Knee arthritis is a common cause of pain and immobility. The most common cause is osteoarthritis, generally known as a wear and tear of the joint. It commonly occurs in people above 60 years of age. In the younger population it can be due to trauma or inflammatory joint disease (such as rheumatoid arthritis).
Total knee replacement
The knee joint is a hinged joint, but with some freedom of movement. In knee replacement surgery, the knee is replaced with two or three components. The thigh bone (femur) is capped by a metal component. The shin bone (tibia) is covered with a metal component covered by a plastic (polyethylene) insert, which allows the smooth hinged movement of the knee metal components.
The knee cap (patella) may be replaced with a plastic (polyethylene) component which glides over the metal femoral component.
Dr Stavrou will undertake a number of tests to ensure that you are suitable to undergo surgery. You will require a prior meeting with your anaesthetist for further assessment. Anti-inflammatory medications such as Aspirin, Brufen, Voltaren, etc. should be stopped 10 days before surgery. If you are taking any blood thinners, for example, Warfarin, Plavix or Iscover, stopping these should be discussed Dr Stavrou. It is ideal if smoking can be ceased prior to surgery.
It is also advisable to prepare circumstances at home prior to your surgery, as there will be a period of recovery and rehabilitation following your surgery. Arranging for family and friends to assist you in the home setting is highly recommended. You should ensure that there is adequate clearance in the home to enable you to use a walking stick or walking frame.
It is important that you organise family and friends to assist you with transport, as you will not be able to drive for at least 6 weeks.
Surgery requires a general or spinal anaesthetic. On the first day after surgery, the staff will assist you with standing up and you will commence walking. Further exercises will be introduced with the assistance of your physiotherapist. Once you are independently mobile, you are able to be discharged from the hospital. This is usually around 4 to 6 days from your surgery.

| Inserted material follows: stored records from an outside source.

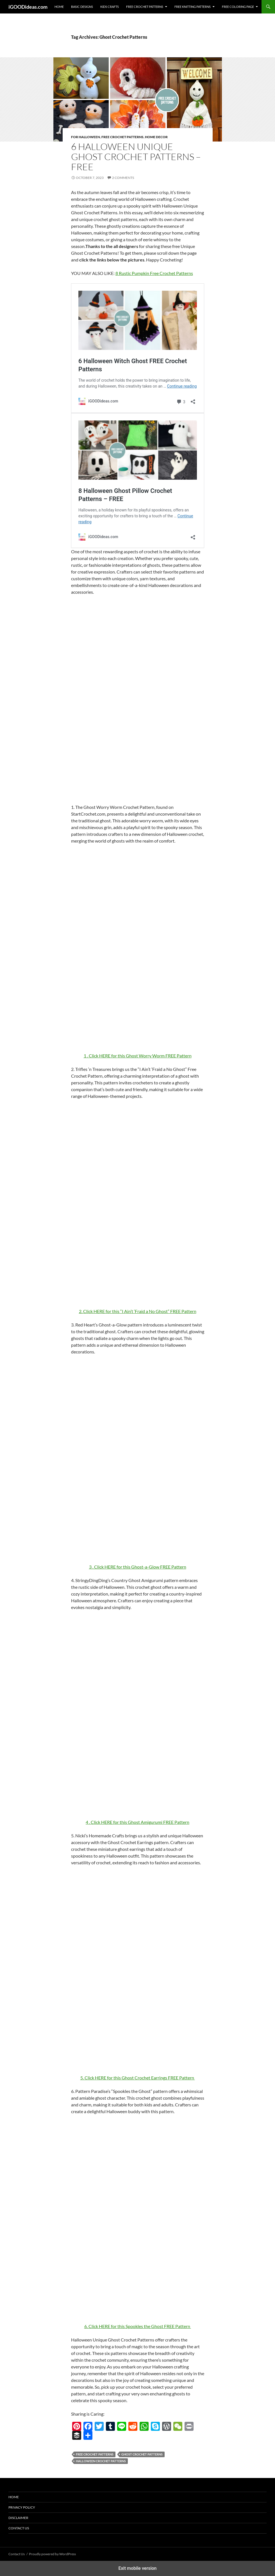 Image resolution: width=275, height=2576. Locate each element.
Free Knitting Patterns (192, 6)
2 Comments (123, 178)
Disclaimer (18, 2518)
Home (59, 6)
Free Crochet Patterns (144, 6)
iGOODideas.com (27, 7)
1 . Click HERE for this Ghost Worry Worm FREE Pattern (138, 1055)
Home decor (156, 137)
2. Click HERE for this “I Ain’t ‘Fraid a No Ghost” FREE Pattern (137, 1311)
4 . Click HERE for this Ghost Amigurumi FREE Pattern (137, 1822)
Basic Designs (82, 6)
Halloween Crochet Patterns (101, 2461)
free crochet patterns (94, 2454)
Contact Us (18, 2528)
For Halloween (85, 137)
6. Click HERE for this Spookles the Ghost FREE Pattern (137, 2326)
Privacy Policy (21, 2507)
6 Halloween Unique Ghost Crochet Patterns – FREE (136, 156)
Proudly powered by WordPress (52, 2554)
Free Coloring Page (238, 6)
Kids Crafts (109, 6)
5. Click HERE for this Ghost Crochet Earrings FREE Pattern (137, 2077)
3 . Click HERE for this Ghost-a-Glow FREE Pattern (137, 1566)
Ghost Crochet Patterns (142, 2454) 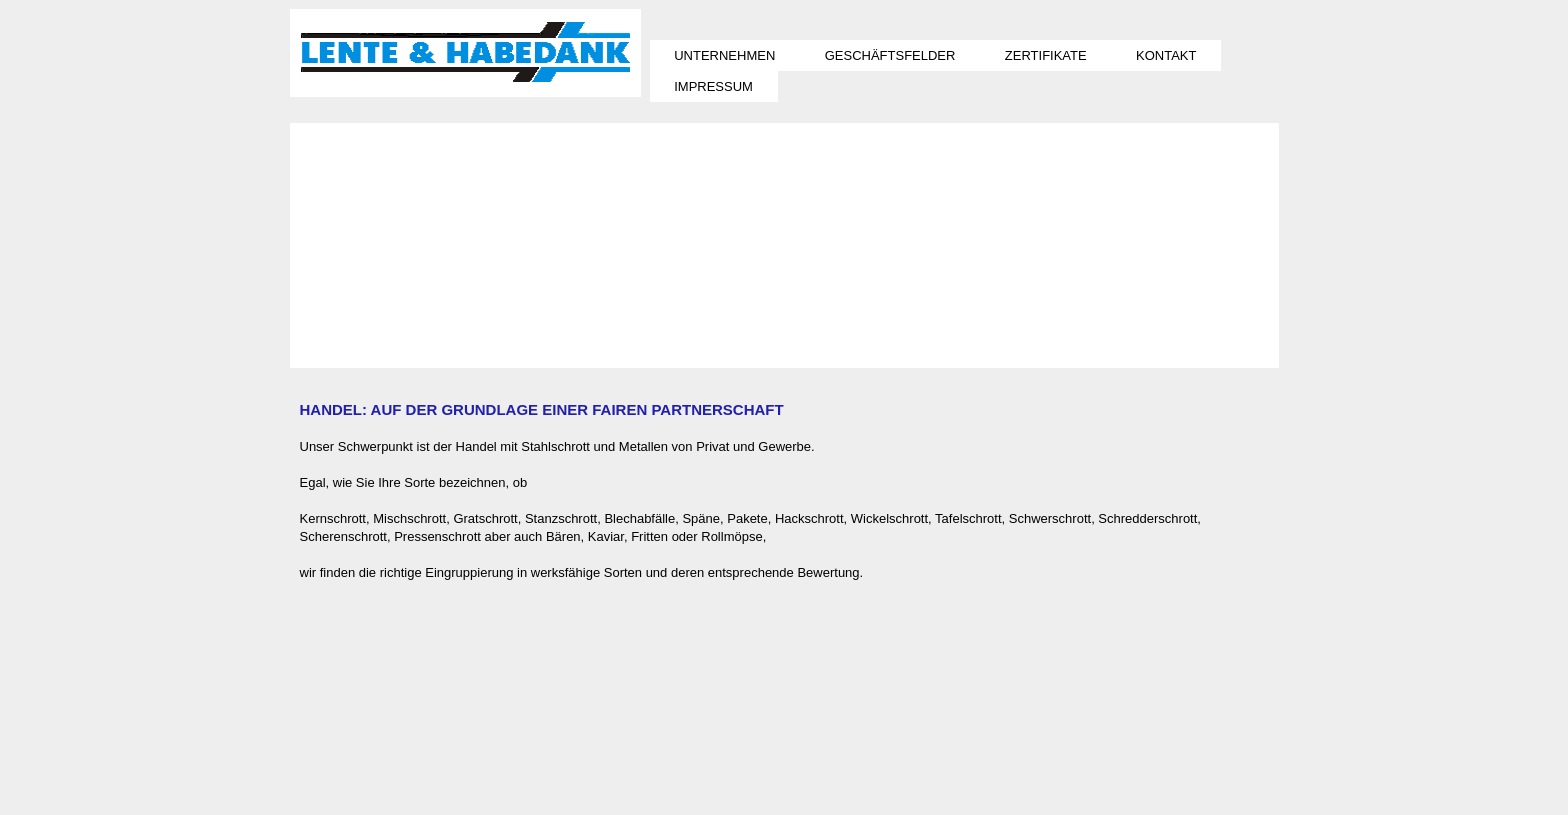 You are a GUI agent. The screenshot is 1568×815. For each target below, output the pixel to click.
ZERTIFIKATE (1046, 55)
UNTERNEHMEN (724, 55)
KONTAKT (1166, 55)
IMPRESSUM (713, 86)
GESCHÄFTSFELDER (890, 55) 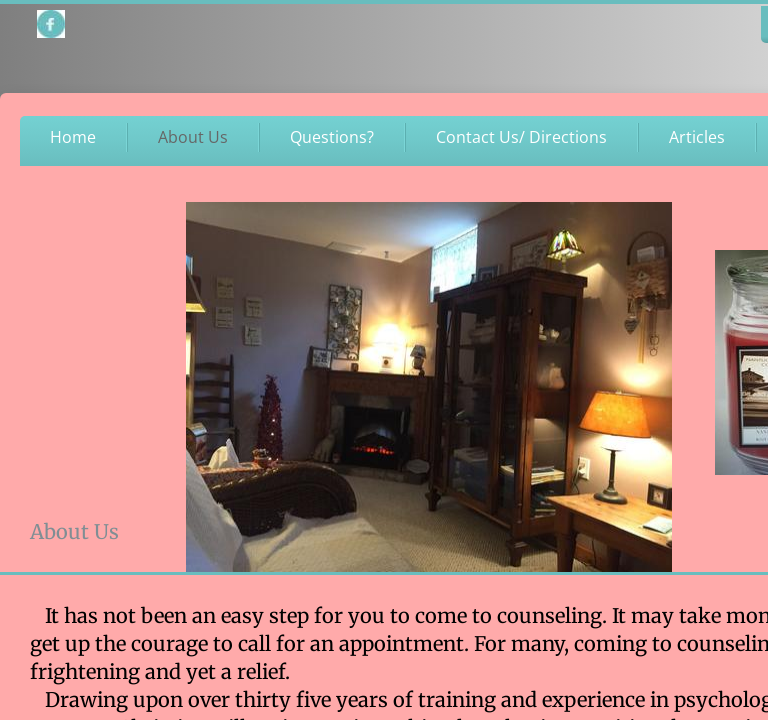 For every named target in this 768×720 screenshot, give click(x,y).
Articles (697, 137)
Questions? (332, 137)
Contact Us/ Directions (521, 137)
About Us (193, 137)
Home (73, 137) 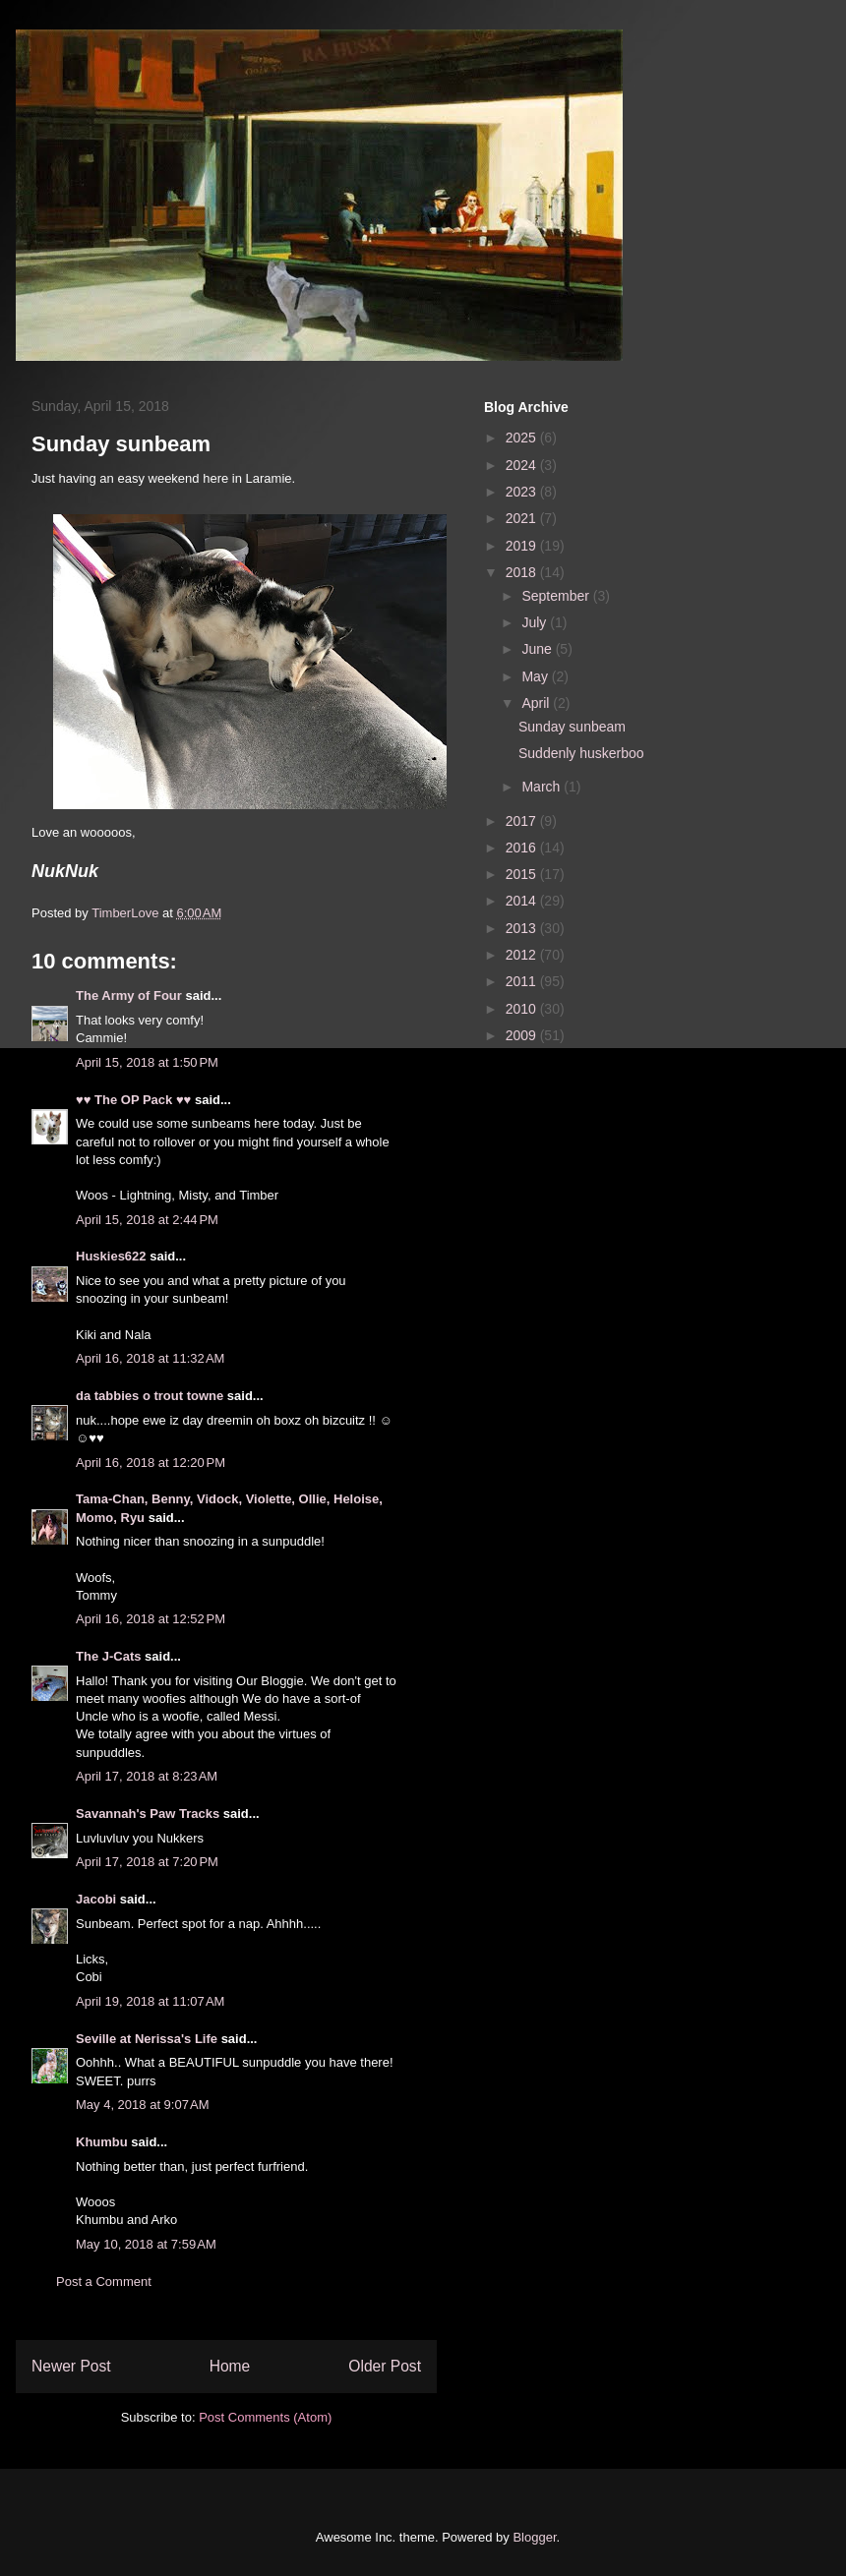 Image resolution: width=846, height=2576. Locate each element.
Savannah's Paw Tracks (147, 1813)
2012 (523, 955)
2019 (523, 546)
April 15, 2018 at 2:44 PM (147, 1219)
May (536, 676)
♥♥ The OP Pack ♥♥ (133, 1099)
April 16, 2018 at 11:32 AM (150, 1358)
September (556, 596)
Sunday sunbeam (572, 726)
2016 (523, 847)
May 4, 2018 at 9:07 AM (143, 2104)
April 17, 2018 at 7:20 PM (147, 1861)
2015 (523, 874)
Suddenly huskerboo (581, 753)
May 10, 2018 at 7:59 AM (146, 2244)
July (535, 622)
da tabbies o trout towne (149, 1395)
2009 (523, 1035)
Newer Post (71, 2366)
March (542, 786)
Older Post (384, 2366)
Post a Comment (103, 2281)
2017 (523, 821)
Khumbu (102, 2142)
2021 (523, 518)
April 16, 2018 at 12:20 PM (150, 1462)
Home (230, 2366)
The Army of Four (129, 995)
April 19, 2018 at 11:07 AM (150, 2001)
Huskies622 (111, 1256)
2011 (523, 981)
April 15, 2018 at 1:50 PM (147, 1062)
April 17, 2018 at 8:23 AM (146, 1776)
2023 (523, 491)
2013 (523, 928)
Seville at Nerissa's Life (146, 2038)
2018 (523, 572)
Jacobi (96, 1899)
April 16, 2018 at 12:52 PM (150, 1618)
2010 (523, 1009)
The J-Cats (108, 1656)
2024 (523, 465)
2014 (523, 900)
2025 (523, 437)
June (538, 649)
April (537, 703)
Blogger (534, 2537)
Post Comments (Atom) (265, 2417) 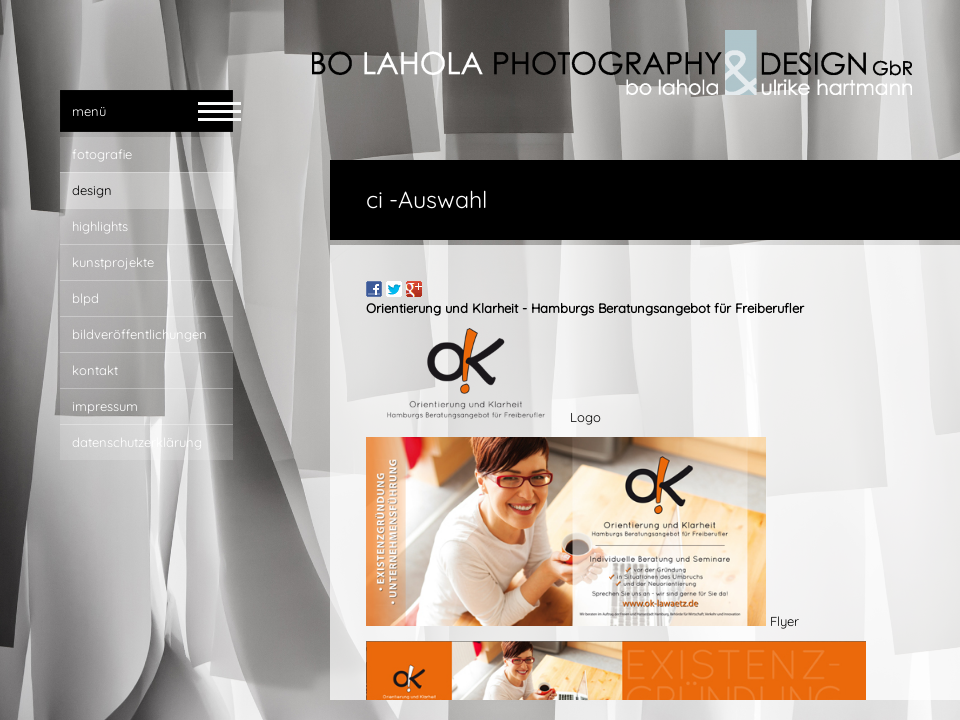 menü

Occasionally, patients do require a longer course of rehabilitation and this can be undertaken at a rehabilitation centre. Most patients are independently mobile with the aid of a walking frame or two walking sticks on discharge from hospital.
You will require blood thinners to lessen the risk of blood clots, even after discharge from hospital.
It is important to maintain mobility once you are discharged from hospital. Most people return to low impact activities such as walking, golfing, bowling and swimming at 3 months following their surgery. High impact activities, such as jogging or running are not allowed. Whilst your knee has been replaced, it is artificial, and like all materials will fail under excessive use.
Driving is usually resumed when comfortable, particularly when you are able to brake in an emergency, usually at the 6 to 8 week mark following surgery.
There should be no kneeling or squatting and you may have trouble climbing stairs. Most patients will be able to achieve 90 degrees of flexion (bending of the knee) to allow for sitting comfortably.
Returning to work can be dependant upon the activities of your employment, but is usually resumed at anywhere between 4 weeks to 3 months following surgery.
Physiotherapy usually takes place within the hospital. Outpatient physiotherapy is recommended, this may include hydrotherapy (pool exercises) once your wound has healed.
Risks of Surgery
Risks include bleeding, requirement for blood transfusion, infection, wound healing problems, stiffness, limp, blood clots (deep vein thrombosis and pulmonary embolism), damage to nerves and blood vessels.
All joint replacements will wear out as time goes on, but about 90% of joint replacements will last for up to 15 years. Failure from loosening and wear increases with the level of activity. Failure of your knee replacement may require replacement with a new prosthesis (revision surgery).